Starting at the line that contains "GO:0006200 (203, 949)", write out every line to the end of the records below exactly, and leave out the pictures.

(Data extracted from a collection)

• • • • • • •

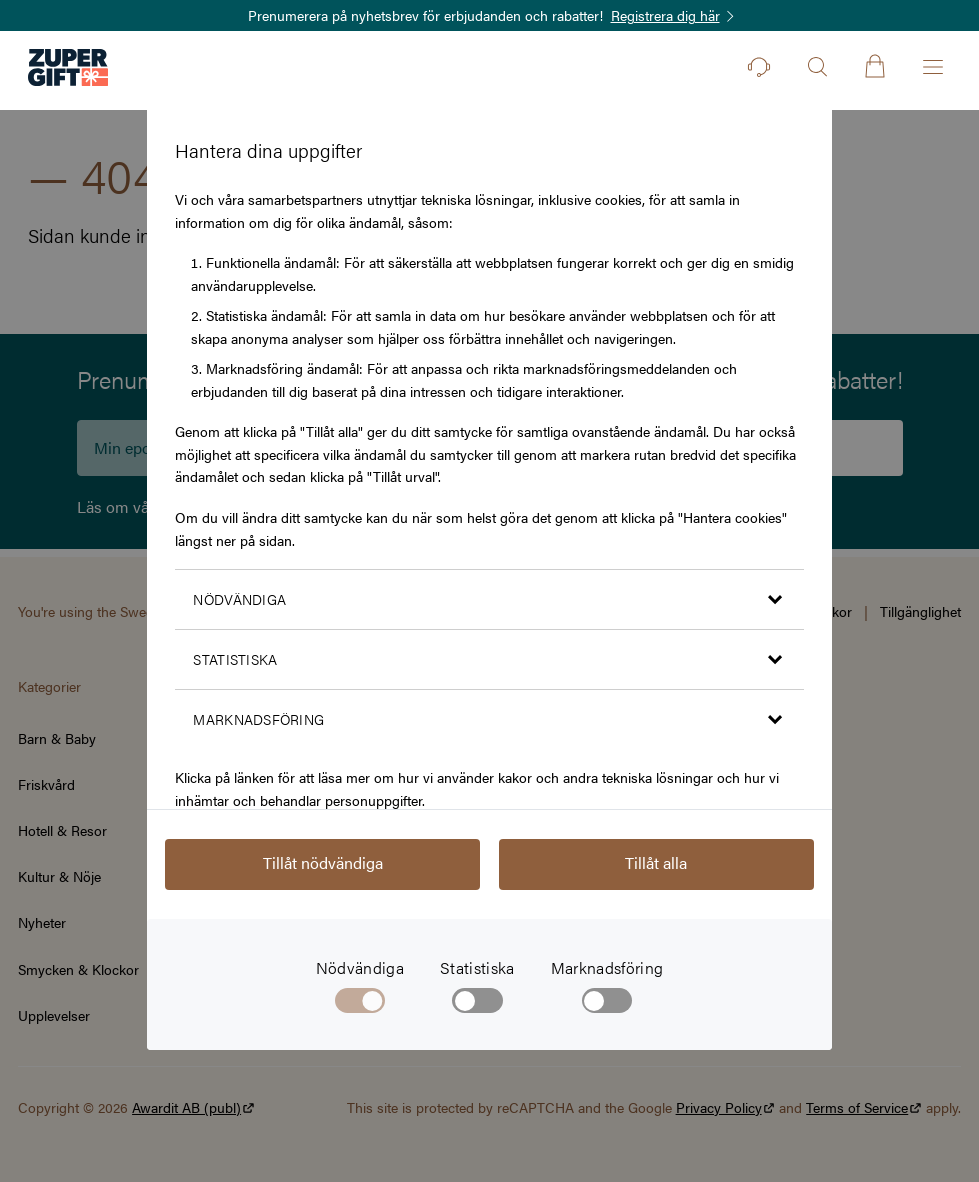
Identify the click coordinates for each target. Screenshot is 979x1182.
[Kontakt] (759, 67)
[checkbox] (477, 1005)
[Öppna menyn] (933, 67)
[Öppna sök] (817, 67)
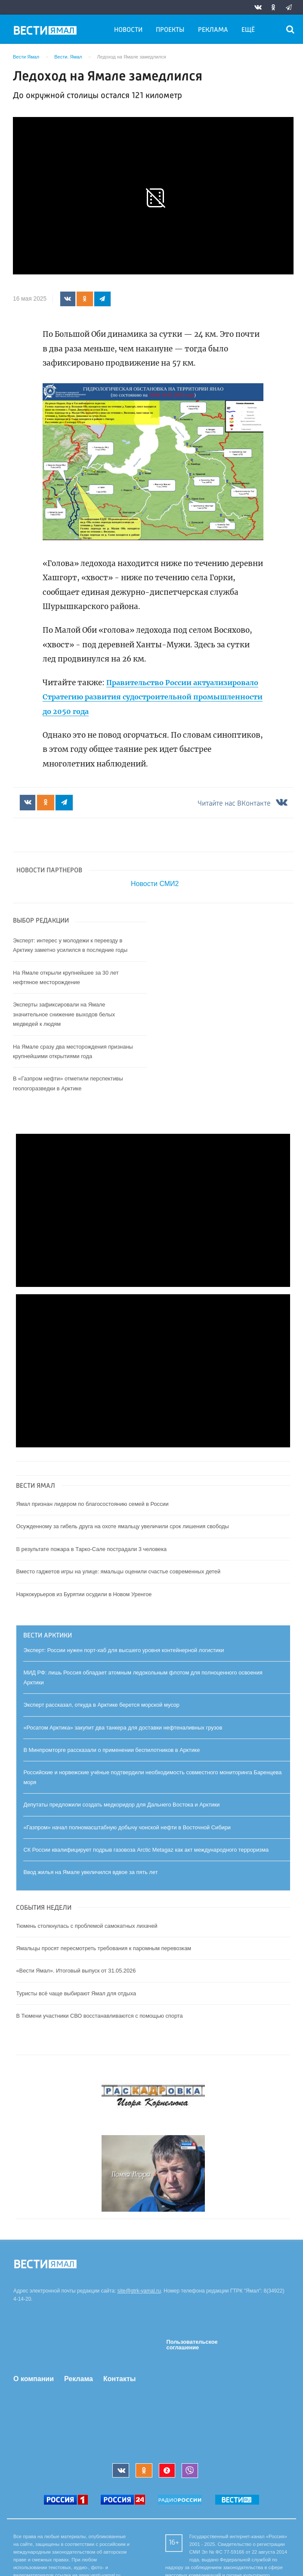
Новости (128, 30)
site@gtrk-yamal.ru (139, 2292)
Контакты (119, 2379)
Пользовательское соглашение (192, 2345)
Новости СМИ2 (155, 884)
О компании (33, 2379)
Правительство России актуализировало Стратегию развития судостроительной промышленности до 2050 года (143, 697)
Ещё (248, 30)
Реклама (213, 30)
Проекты (170, 30)
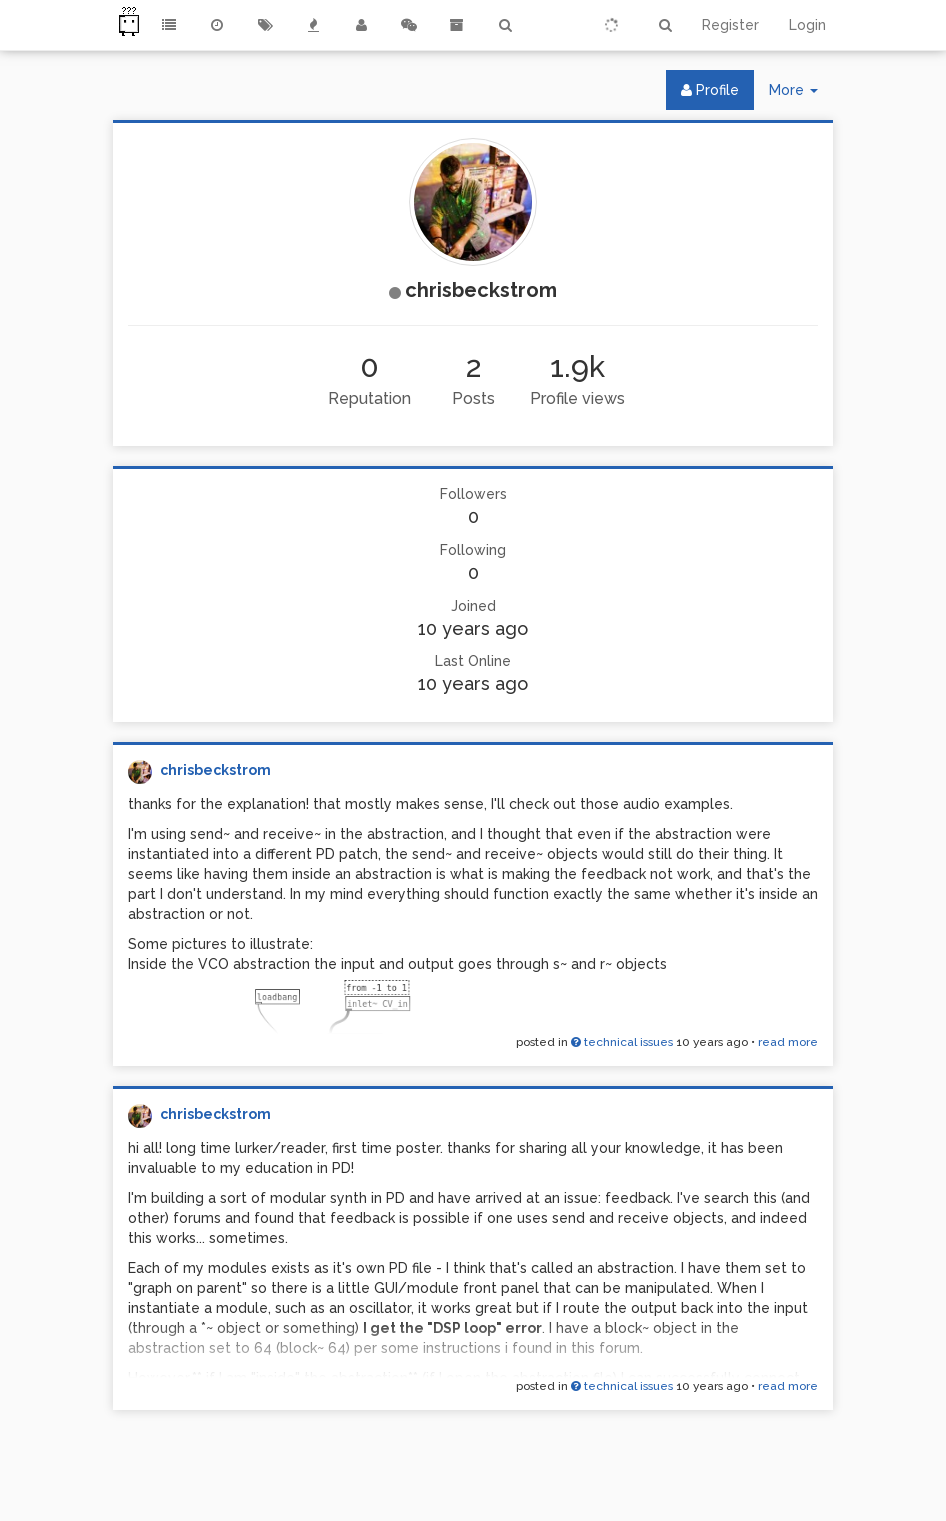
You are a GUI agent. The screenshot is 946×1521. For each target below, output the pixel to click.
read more (788, 1042)
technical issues (622, 1042)
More (801, 94)
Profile (710, 90)
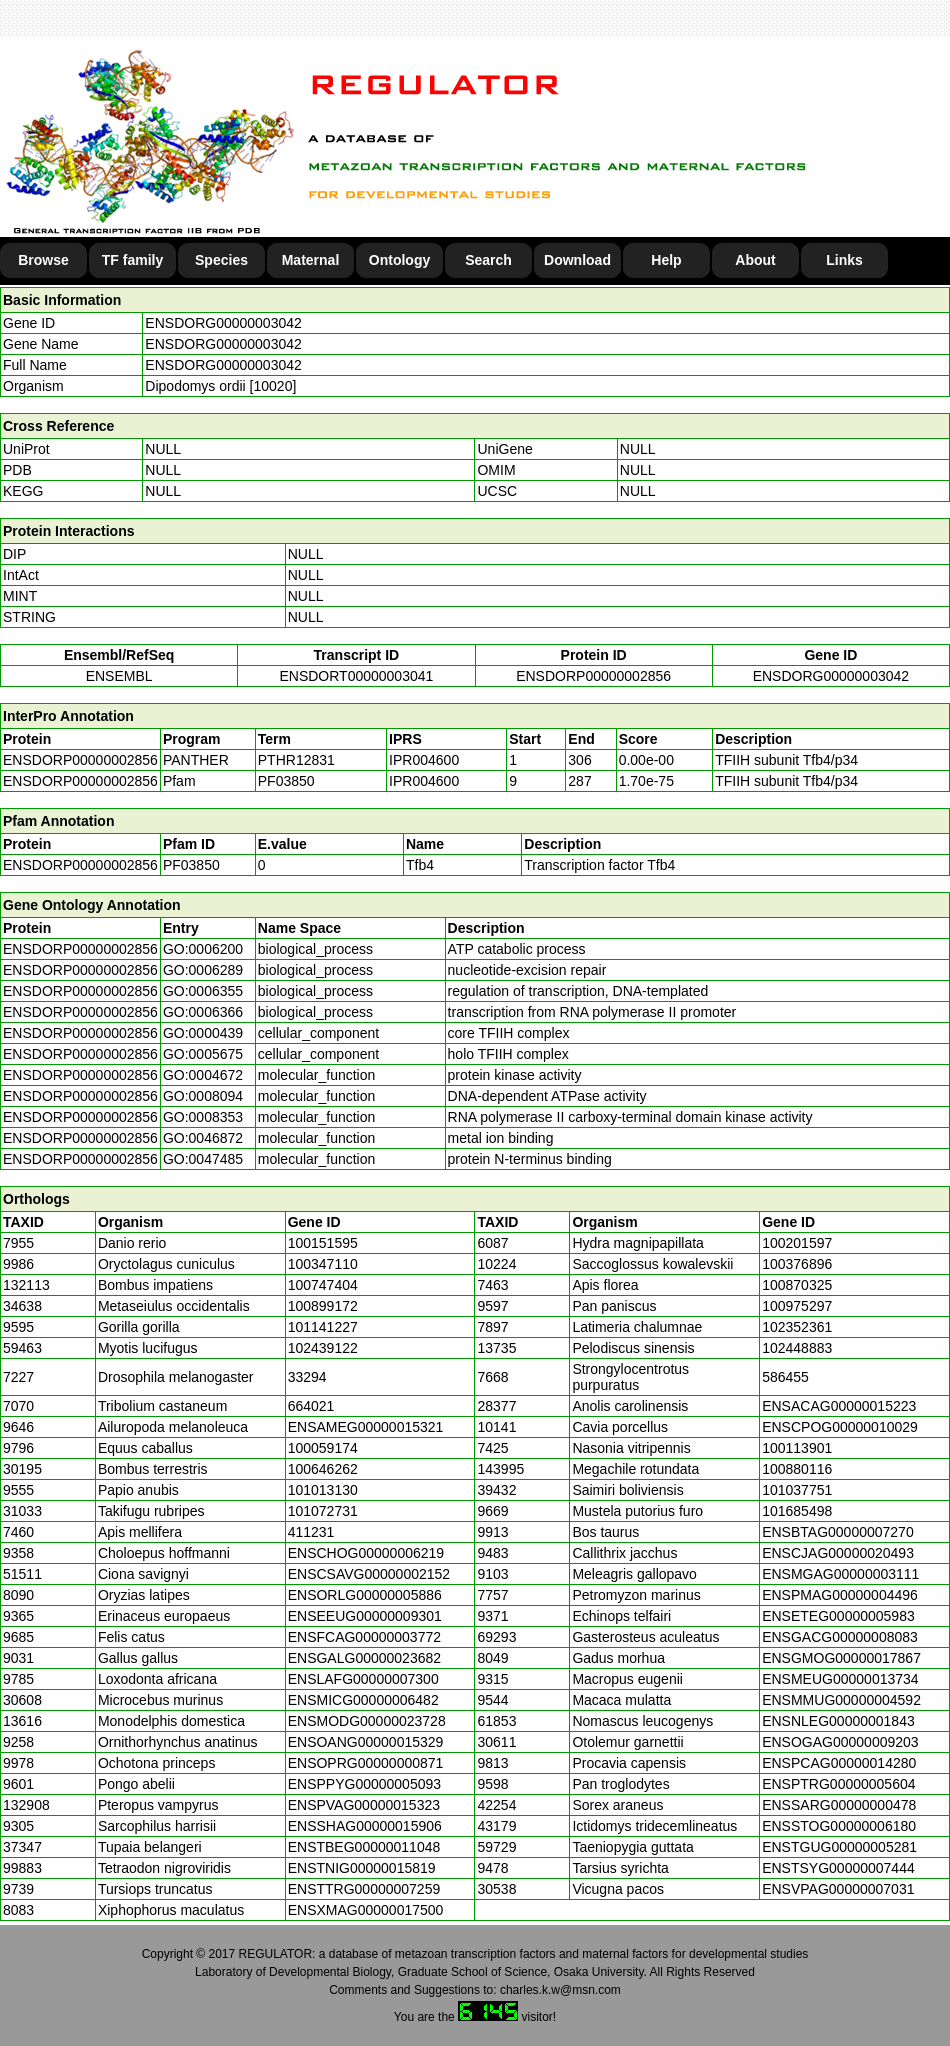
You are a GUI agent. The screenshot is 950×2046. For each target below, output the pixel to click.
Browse (43, 260)
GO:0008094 (203, 1096)
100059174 (323, 1448)
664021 (311, 1406)
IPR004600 (424, 760)
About (755, 260)
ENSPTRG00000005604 (838, 1784)
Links (844, 260)
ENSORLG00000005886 (365, 1595)
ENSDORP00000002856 (593, 676)
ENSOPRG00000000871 (366, 1763)
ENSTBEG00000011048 (364, 1847)
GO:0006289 (203, 970)
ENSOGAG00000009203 (840, 1742)
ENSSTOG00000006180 (839, 1826)
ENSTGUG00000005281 (839, 1847)
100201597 (797, 1243)
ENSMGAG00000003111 (840, 1574)
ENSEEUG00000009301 (365, 1616)
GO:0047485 (203, 1159)
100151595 (323, 1243)
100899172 (323, 1306)
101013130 (323, 1490)
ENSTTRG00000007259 (364, 1889)
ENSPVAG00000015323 (364, 1805)
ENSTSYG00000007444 (838, 1868)
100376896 (797, 1264)
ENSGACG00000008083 (840, 1637)
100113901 (797, 1448)
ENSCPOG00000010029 (840, 1427)
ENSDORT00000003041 (356, 676)
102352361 (797, 1327)
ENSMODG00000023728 (367, 1721)
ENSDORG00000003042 (223, 323)
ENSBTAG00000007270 (838, 1532)
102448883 (797, 1348)
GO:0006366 (203, 1012)
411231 (311, 1532)
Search (488, 260)
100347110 (323, 1264)
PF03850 (191, 865)
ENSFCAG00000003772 (364, 1637)
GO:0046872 (203, 1138)
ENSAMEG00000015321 (366, 1427)
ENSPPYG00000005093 (364, 1784)
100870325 (797, 1285)
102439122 (323, 1348)
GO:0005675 (203, 1054)
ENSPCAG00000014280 (839, 1763)
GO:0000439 (203, 1033)
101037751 (797, 1490)
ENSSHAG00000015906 (365, 1826)
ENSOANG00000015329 (366, 1742)
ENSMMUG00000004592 (841, 1700)
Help (666, 260)
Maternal (311, 260)
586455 (785, 1377)
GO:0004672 (203, 1075)
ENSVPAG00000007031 (838, 1889)
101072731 (323, 1511)
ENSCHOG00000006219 (366, 1553)
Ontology (399, 260)
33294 (307, 1377)
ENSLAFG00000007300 (363, 1679)
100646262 (323, 1469)
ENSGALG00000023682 (364, 1658)
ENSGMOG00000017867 (841, 1658)
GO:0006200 (203, 949)
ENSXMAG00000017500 (366, 1910)
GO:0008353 (203, 1117)
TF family (132, 260)
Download (577, 260)
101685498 (797, 1511)
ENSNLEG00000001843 (838, 1721)
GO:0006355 (203, 991)
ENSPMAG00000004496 (840, 1595)
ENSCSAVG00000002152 (369, 1574)
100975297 (797, 1306)
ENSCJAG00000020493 (838, 1553)
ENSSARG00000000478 (839, 1805)
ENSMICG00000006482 (363, 1700)
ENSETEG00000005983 (838, 1616)
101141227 (323, 1327)
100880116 (797, 1469)
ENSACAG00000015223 (839, 1406)
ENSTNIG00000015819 (362, 1868)
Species (221, 260)
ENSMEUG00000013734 (840, 1679)
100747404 (323, 1285)
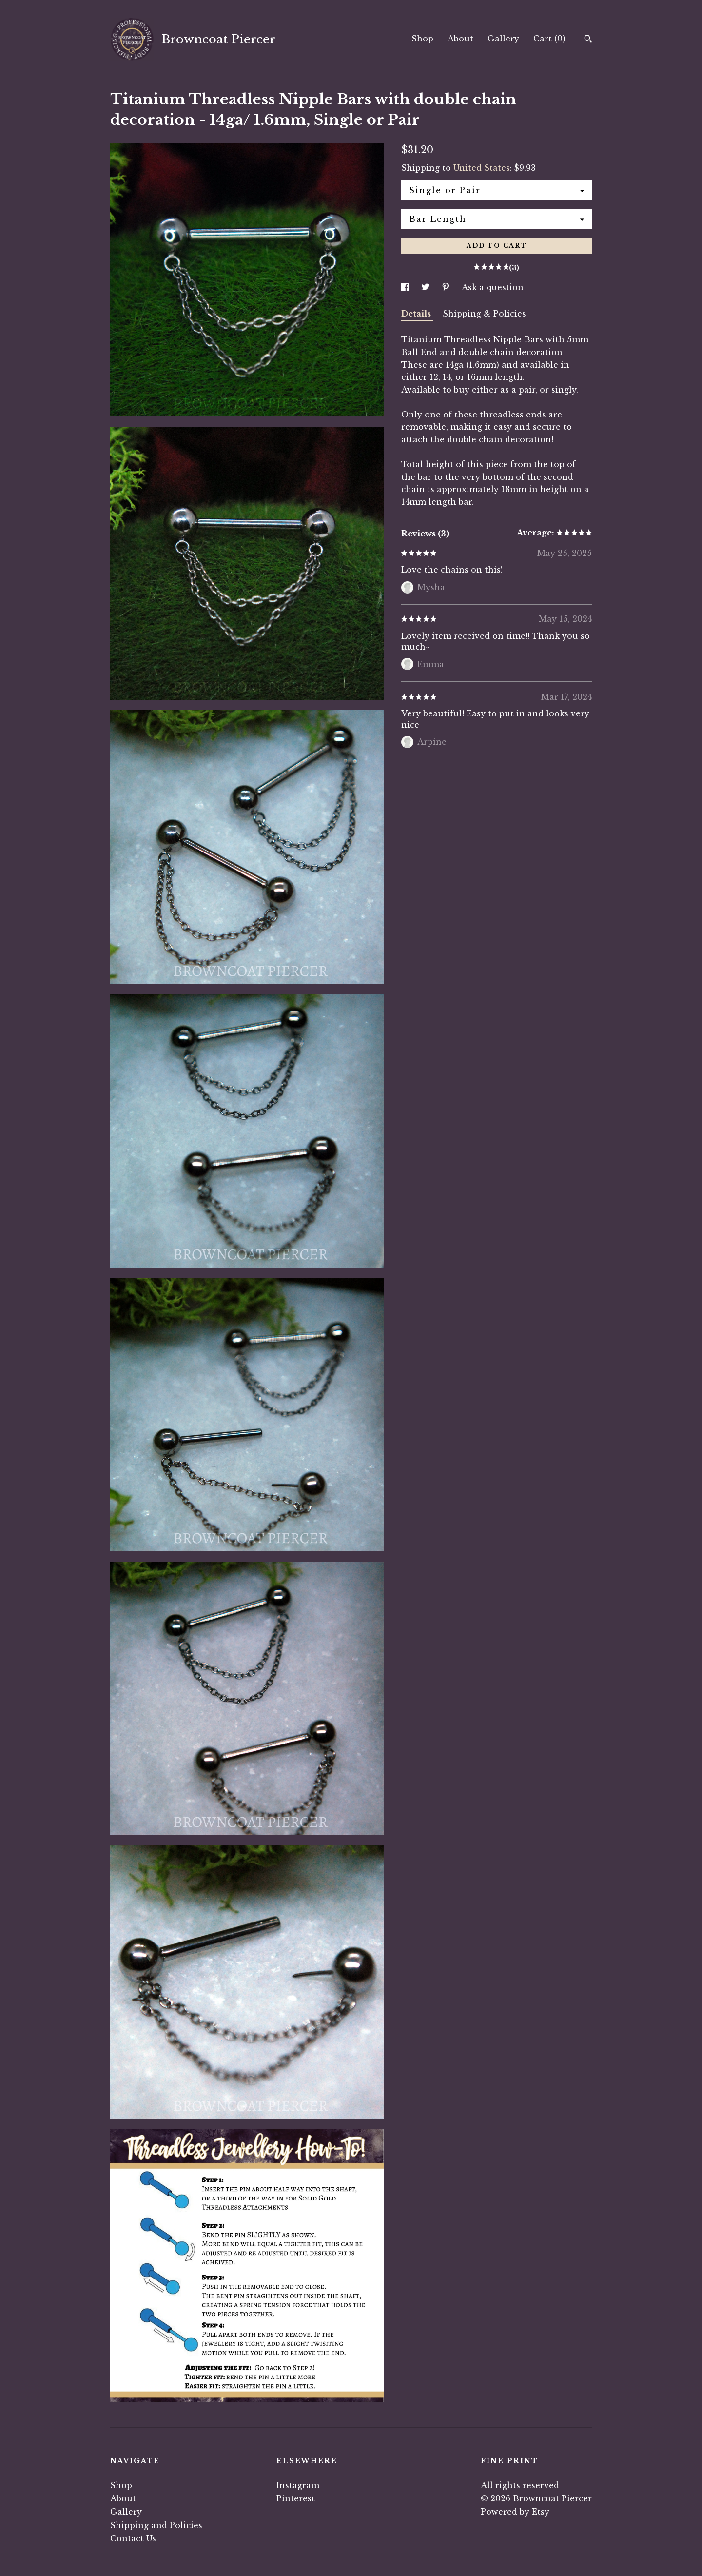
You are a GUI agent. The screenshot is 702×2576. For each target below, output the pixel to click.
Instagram (297, 2485)
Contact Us (133, 2538)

• • • • • • •

Exercise solution>
GO:0006200 (203, 949)
ENSXMAG00000017500 (366, 1910)
GO:0008353 (203, 1117)
TF family (132, 260)
Download (577, 260)
101685498 (797, 1511)
ENSNLEG00000001843 (838, 1721)
GO:0006355 (203, 991)
ENSPMAG00000004496 (840, 1595)
ENSCSAVG00000002152 (369, 1574)
100975297 (797, 1306)
ENSCJAG00000020493 (838, 1553)
ENSSARG00000000478 (839, 1805)
ENSMICG00000006482 (363, 1700)
ENSETEG00000005983 (838, 1616)
101141227 (323, 1327)
100880116 (797, 1469)
ENSACAG00000015223 (839, 1406)
ENSTNIG00000015819 (362, 1868)
Species (221, 260)
ENSMEUG00000013734 (840, 1679)
100747404 (323, 1285)
You are a GUI agent. The screenshot is 702×2576. For each target below, output the pixel to click.
Instagram (297, 2485)
Contact Us (133, 2538)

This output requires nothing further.